As shown, the components of memory arrangement 100 may include
memory controller 130, RBRF 320, memory bank 325, and row buffer
330. Memory controller 130, RBRF 320, memory bank 325, and row
buffer 330 may include the features described above in connection
with, for example, one or more of FIGS. 1-6.
[0059] As further shown in FIG. 7A, memory controller 130 may
receive four memory requests 710-A, 710-B, 710-C, and 710-X.
Information requested by memory requests 710-A, 710-B, and 710-C
may reside in a row stored in row buffer 330, while information
requested by memory request 710-X may reside in a row stored in
memory bank 325. Memory controller 130 may create an entry 720 in
RBRF 320 for information stored in row buffer 330, and may retrieve
a response 730-A to memory request 710-A from entry 720. Memory
controller 130 may provide response 730-A to a requesting source
(e.g., processing unit 220).
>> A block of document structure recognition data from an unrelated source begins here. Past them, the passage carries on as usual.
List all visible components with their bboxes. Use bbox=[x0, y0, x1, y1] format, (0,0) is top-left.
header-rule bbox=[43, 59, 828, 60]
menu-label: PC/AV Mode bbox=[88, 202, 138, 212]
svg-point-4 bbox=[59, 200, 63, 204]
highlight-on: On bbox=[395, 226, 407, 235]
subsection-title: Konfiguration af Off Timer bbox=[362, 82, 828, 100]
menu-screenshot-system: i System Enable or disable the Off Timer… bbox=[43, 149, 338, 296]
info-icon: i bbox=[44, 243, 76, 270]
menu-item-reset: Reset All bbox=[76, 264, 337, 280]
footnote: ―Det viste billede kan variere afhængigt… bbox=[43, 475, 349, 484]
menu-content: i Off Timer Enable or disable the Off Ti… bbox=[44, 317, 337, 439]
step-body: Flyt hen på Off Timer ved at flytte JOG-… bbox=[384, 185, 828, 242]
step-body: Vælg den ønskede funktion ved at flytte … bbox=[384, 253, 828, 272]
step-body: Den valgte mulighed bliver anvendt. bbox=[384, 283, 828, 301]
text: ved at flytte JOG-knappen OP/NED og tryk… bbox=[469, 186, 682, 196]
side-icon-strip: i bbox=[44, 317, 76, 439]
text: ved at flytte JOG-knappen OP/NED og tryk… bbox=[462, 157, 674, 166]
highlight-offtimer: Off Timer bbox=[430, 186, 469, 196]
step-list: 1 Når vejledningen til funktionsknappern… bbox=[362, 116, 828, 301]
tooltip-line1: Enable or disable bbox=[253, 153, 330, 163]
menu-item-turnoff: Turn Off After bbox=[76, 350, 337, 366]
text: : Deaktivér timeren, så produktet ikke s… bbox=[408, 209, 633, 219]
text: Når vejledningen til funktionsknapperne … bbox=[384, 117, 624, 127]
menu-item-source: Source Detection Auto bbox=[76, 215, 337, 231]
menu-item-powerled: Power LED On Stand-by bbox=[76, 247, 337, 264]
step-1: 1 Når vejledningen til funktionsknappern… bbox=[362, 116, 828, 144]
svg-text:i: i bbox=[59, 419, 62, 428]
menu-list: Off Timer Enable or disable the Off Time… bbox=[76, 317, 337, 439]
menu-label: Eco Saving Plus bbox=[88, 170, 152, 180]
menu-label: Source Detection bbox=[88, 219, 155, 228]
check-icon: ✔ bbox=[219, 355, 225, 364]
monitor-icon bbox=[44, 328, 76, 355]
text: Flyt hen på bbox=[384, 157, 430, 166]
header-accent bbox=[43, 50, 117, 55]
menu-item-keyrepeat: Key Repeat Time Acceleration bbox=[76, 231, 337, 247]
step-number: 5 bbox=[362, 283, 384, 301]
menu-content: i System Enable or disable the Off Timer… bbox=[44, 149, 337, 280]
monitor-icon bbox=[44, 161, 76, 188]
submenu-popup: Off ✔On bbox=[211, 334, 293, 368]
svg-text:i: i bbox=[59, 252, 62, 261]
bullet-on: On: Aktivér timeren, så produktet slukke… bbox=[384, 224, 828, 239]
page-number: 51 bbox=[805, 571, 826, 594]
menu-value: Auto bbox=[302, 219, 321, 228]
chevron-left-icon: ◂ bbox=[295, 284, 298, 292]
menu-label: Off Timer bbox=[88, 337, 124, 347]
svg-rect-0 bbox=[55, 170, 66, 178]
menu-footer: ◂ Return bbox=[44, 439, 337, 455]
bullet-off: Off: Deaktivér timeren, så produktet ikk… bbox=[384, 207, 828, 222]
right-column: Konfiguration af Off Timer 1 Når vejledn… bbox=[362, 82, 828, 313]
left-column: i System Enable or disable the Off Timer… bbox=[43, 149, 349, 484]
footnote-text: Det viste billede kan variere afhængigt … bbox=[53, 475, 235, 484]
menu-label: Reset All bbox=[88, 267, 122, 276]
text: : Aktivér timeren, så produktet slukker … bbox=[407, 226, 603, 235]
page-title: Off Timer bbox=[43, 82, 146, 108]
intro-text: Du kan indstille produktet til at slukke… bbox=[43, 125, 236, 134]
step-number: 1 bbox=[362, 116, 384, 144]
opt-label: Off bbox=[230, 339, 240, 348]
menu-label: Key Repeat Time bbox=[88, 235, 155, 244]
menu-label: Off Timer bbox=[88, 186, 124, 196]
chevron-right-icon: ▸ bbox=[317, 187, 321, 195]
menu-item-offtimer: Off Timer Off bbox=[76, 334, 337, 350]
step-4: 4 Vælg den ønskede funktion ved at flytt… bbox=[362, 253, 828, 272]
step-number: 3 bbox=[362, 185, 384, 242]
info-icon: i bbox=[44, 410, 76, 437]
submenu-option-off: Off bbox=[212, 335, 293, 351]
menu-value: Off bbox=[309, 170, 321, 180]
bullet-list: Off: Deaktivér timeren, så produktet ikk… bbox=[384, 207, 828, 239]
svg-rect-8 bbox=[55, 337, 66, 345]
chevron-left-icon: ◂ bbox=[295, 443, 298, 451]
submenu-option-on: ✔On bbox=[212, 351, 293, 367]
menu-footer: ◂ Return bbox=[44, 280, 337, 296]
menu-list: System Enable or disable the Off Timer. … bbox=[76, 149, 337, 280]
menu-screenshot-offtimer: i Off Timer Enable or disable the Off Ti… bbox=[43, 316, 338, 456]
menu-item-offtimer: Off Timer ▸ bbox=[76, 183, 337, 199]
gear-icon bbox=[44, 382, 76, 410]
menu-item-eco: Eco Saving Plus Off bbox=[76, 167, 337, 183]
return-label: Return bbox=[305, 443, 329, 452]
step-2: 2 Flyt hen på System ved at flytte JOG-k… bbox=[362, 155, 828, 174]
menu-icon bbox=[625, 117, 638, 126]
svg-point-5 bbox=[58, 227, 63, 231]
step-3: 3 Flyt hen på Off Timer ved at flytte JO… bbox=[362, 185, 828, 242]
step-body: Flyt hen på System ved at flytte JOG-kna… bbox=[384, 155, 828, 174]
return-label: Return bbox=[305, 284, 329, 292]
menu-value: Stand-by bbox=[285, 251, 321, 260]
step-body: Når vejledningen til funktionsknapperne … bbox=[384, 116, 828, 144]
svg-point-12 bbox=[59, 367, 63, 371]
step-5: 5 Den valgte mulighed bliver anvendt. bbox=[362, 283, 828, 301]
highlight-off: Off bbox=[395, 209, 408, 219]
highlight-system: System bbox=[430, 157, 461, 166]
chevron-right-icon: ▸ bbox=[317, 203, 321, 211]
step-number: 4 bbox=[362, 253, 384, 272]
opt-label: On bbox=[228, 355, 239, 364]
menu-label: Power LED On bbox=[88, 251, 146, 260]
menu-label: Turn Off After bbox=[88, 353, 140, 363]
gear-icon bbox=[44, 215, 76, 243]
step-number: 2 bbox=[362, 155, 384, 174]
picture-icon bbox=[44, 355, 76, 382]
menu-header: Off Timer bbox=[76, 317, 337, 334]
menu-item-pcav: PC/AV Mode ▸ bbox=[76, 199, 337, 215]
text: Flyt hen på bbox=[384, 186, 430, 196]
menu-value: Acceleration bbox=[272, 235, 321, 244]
After serving memory request 710-A,
memory controller 130 may receive a priority indication 740 that
memory request 710-X needs to be processed (i.e., take priority)
because it is holding up other processes (e.g., of processing unit
220).
[0060] In one example embodiment, and as shown in FIG. 7A, memory
controller 130 may ignore indication 740, and may retrieve
responses 730-B and 730-C, to memory requests 710-B and 710-C, from
entry 720. Memory controller 130 may provide responses 730-B and
730-C to a requesting resource, such as processing unit 220, and
may instruct row buffer 330 to write its stored row to memory bank
325, as indicated by reference number 750. Memory controller 130
may instruct row buffer 330 to read information requested by memory
request 710-X from memory bank 325, as indicated by reference
number 755. Memory controller 130 may create an entry 760 in RBRF
320 for information stored in row buffer 330, and may retrieve a
response 765-X, to memory request 710-X, from entry 760. Memory
controller 130 may provide response 765-X to a requesting source
(e.g., processing unit 220). Such an embodiment may minimize power
consumption by memory arrangement 100 but may not improve global
performance of a device (e.g., device 200).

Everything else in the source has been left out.